Запоздно, перед сном, подкараулил Егорушко Агапия в сенцах:
— Слушай, Агап. Я помру — сгнию, ты помрешь — лишний чин примешь. Но съели-б рыбы тебя и праведность твою, когда-б не я о прошлую осень..!
Спросил Агапий:
— Жалости просишь?
— Не жалости, а правды. Был ты слаб, а я силен, теперь я слаб…
Усмехнулся Агапий:
— В хлебе попрекаешь?
— Не в хлебе, а к разговору токмо…
— То-то, к разговору! Вспомни Василида и не дай умереть душе.
Сказав так, внезапно чихнул Агапий и вышел в дверь.
Вот пошли двое на тюлений лов: ходили долго, видели лед, не видать было зверя. Держали остроги да крючья наготове, а некого было бить. Уж собирался назад Егорушко, как вдруг выникнул из промыва усатый мурластый морж… Хотел бежать морж, да замешкался самую малость. Тут и зашвырнул ему Агапий острогу в угон. В скорости был морж положен на санки и волочен к дому.

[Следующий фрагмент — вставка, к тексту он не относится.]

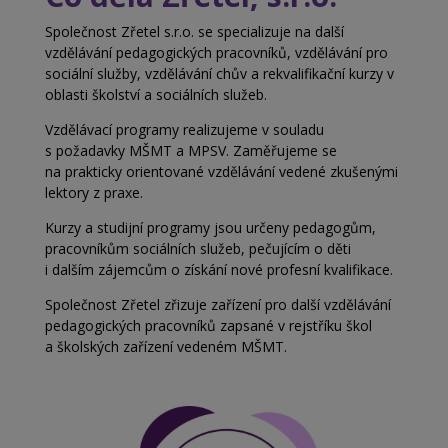
Společnost Zřetel s.r.o. se specializuje na další
vzdělávání pedagogických pracovníků, vzdělávání pro
sociální služby, vzdělávání chův a
rekvalifikační kurzy v
oblasti školství a
sociálních služeb.
Vzdělávací programy realizujeme v souladu
s
požadavky MŠMT a MPSV. Zaměřujeme se
na
prakticky orientované vzdělávání vedené zkušenými
lektory z praxe.
Kurzy a studijní programy jsou určeny pedagogům,
pracovníkům sociálních služeb, pečujícím o děti
i
dalším zájemcům o získání nové profesní kvalifikace.
Společnost Zřetel zřizuje zařízení pro další vzdělávání
pedagogických pracovníků zapsané v rejstříku škol
a
školských zařízení vedeném MŠMT.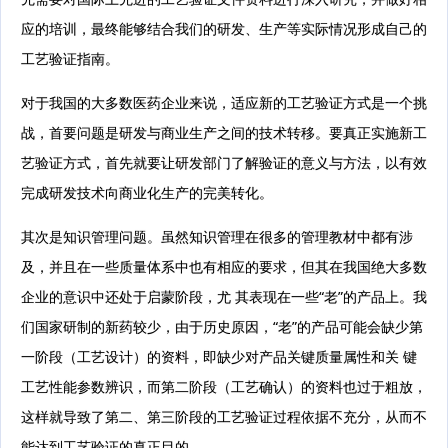
应的培训，最终能够结合我们的研发、生产等实际情况形成自己的
工艺验证指南。
对于我国的大多数医药企业来说，适应新的工艺验证方式是一个挑
战，首要问题是研发与商业生产之间的技术转移。要真正实施新工
艺验证方式，首先就要让研发部门了解验证的意义与方法，以有效
完成研发技术向商业化生产的完美转化。
其次是知识管理问题。虽然知识管理在很多的管理教材中都有涉
及，并且在一些质量体系中也有相应的要求，但其在我国绝大多数
企业的意识中还处于启蒙阶段，尤 其表现在一些“老”的产品上。我
们国家研制的新药较少，由于历史原因，“老”的产品可能会缺少第
一阶段（工艺设计）的资料，即缺少对产品关键质量属性和关 键
工艺性能参数辨识，而第二阶段（工艺确认）的资料也过于粗放，
这样就导致了第二、第三阶段的工艺验证过程依据不充分，从而不
能达到工艺验证的真正目的。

Егорушке с утра, как встал, сердце щемит. Ныне-же, идя с монахом по охотничьей узкой тропке, постигает Егорушко неисповедимые пути Агапиевой справедливости… Важно, как сосуд небесный, несет Агапий свою голову; глуха речь его, а слова остриями тверды:
«…затрубят витые трубы на низкие лады. Восстанут моря от лон, упадут на города. И будь ты хоть солдат, хоть праведник, аль в новехоньких полсапожках, все мы снидемся тамо, на судилище…»
Покорно тащит тяжелые сани по еле заметной тропке Агапиев слушатель. Зубчатой ледяной стеной, золотым гребнем, радужной лентой возгорается и перебегает небо. Смотрит мертвый морж в ночь, а ночь идет над ним спокойная, ровная, не в обхват большая, бесшумная, как на лыжах.